He Junyun, Lai Huafang, Brock Christopher, Chen Qiang
The Biodesign Institute, Arizona State University, Tempe, AZ 85287, USA.
J Biomed Biotechnol. 2012;2012:106783. doi: 10.1155/2012/106783. Epub 2011 Dec 4.
The threat of West Nile virus (WNV) epidemics necessitates the development of a technology platform that can produce reagents to support detection and diagnosis rapidly and inexpensively. A plant expression system is attractive for protein production due to its low-cost and high-scalability nature and its ability to make appropriate posttranslational modifications. Here, we investigated the feasibility of using plants to produce two WNV detection and diagnostic reagents to address the current cost and scalability issues. We demonstrated that WNV DIII antigen and E16 monoclonal antibody are rapidly produced at high levels in two plant species and are easily purified. Furthermore, they are effective in identifying WNV and in detecting human IgM response to WNV infection. E16 mAb does not cross-react with other flaviviruses, therefore, is valuable for improving diagnostic accuracy. This study provides a proof of principle for using plants as a robust and economical system to produce diagnostic reagents for arboviruses.

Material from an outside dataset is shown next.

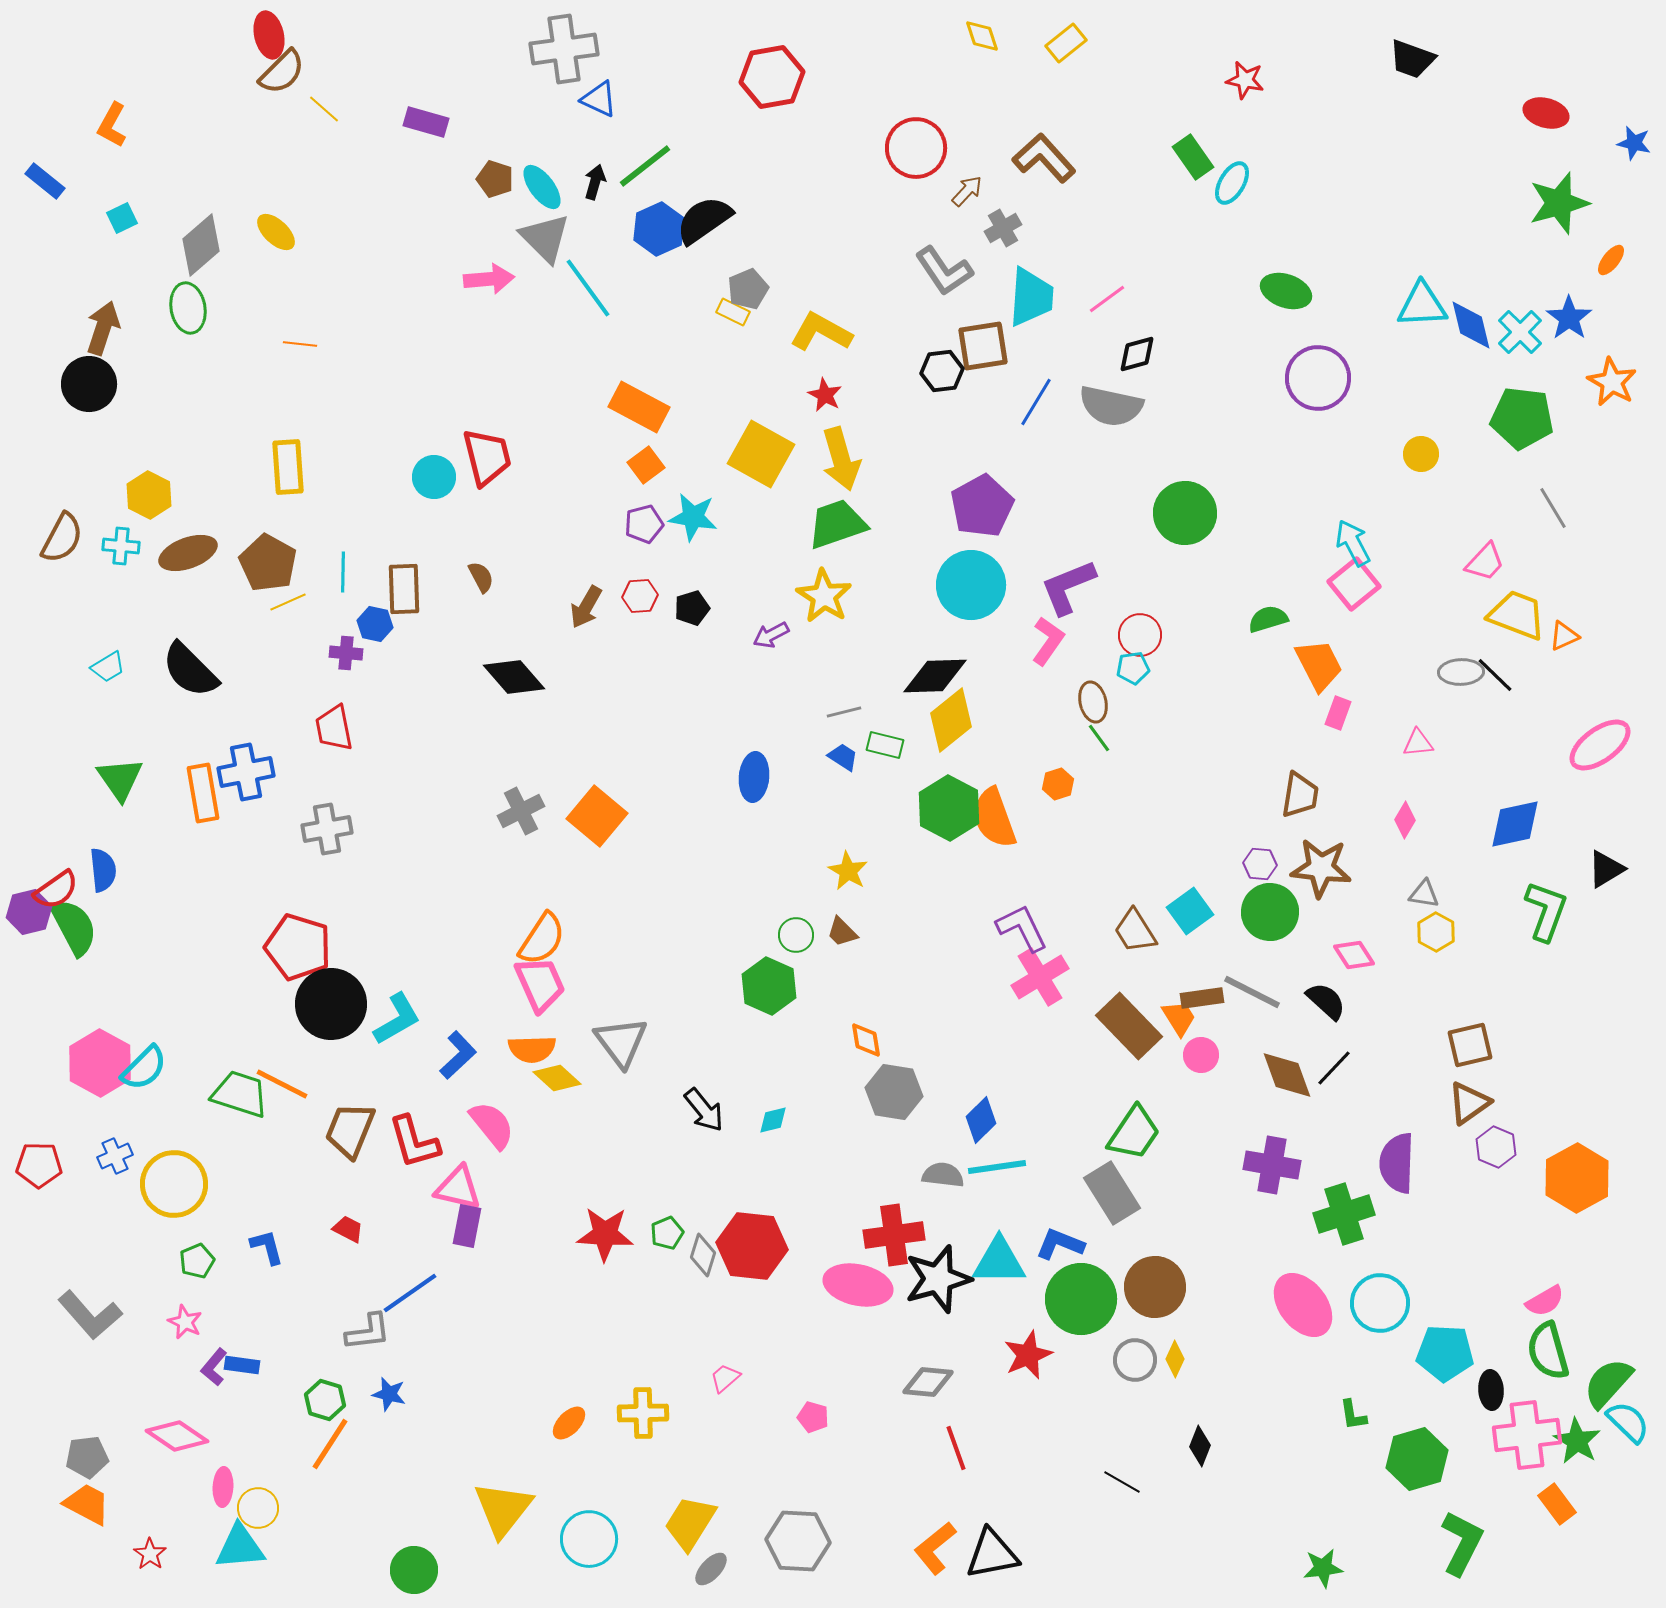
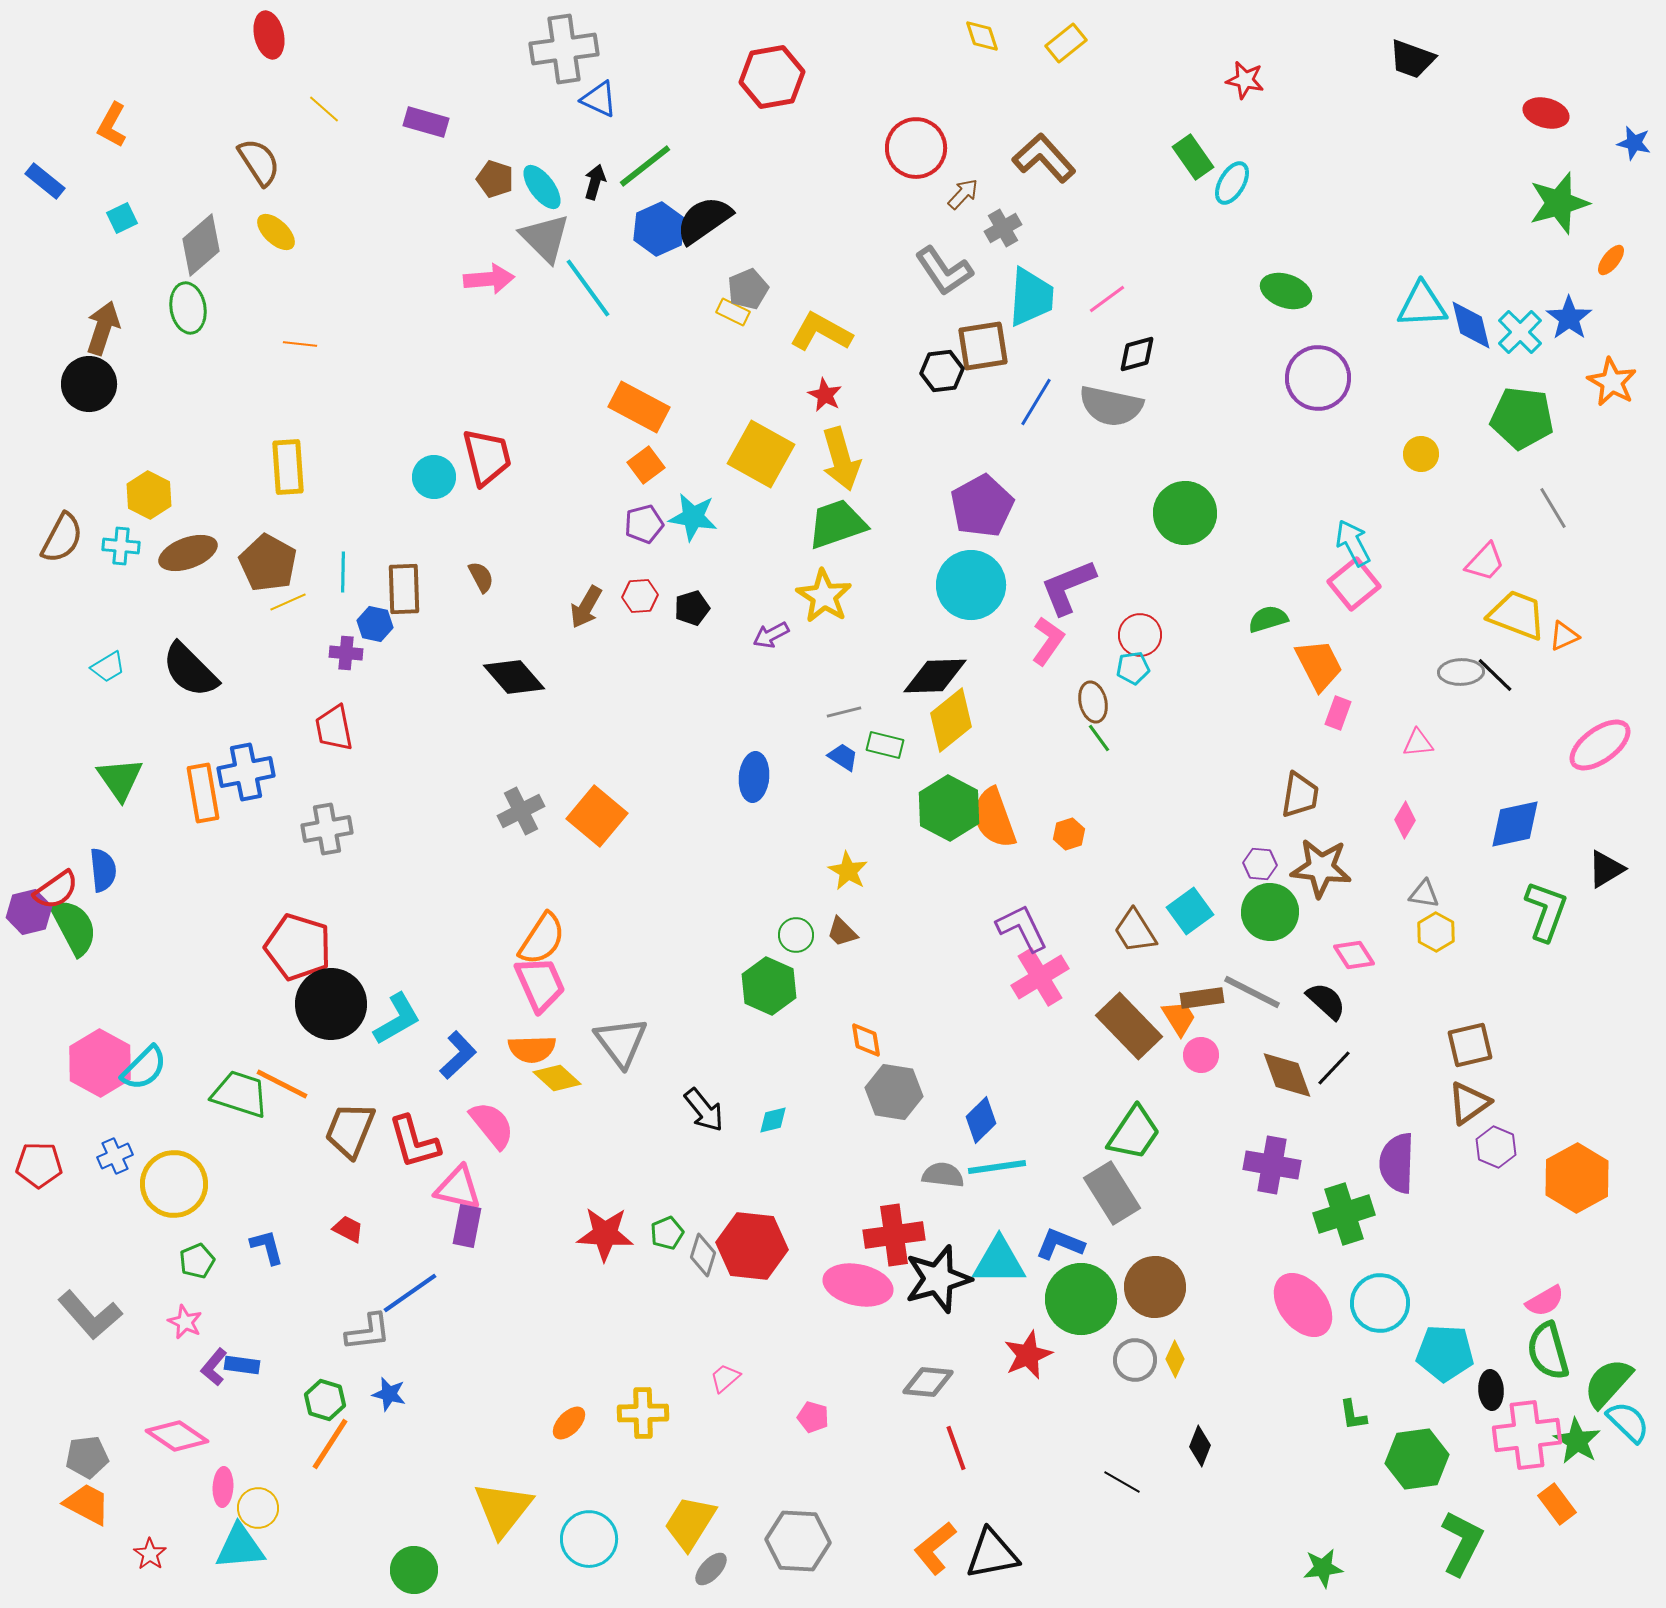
brown semicircle at (282, 72): moved 23 px left, 90 px down; rotated 78 degrees counterclockwise
brown arrow at (967, 191): moved 4 px left, 3 px down
orange hexagon at (1058, 784): moved 11 px right, 50 px down
green hexagon at (1417, 1459): rotated 8 degrees clockwise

西尼罗河病毒(WNV)流行的威胁使得有必要开发一种技术平台,该平台能够快速且低成本地生产用于支持检测和诊断的试剂。植物表达系统因其低成本、高扩展性以及进行适当翻译后修饰的能力,对于蛋白质生产具有吸引力。在此,我们研究了利用植物生产两种WNV检测和诊断试剂以解决当前成本和扩展性问题的可行性。我们证明了WNV DIII抗原和E16单克隆抗体在两种植物物种中能够快速高水平产生且易于纯化。此外,它们在鉴定WNV以及检测人类对WNV感染的IgM反应方面是有效的。E16单克隆抗体不与其他黄病毒发生交叉反应,因此对于提高诊断准确性具有重要价值。本研究为利用植物作为一种强大且经济的系统来生产虫媒病毒诊断试剂提供了原理证明。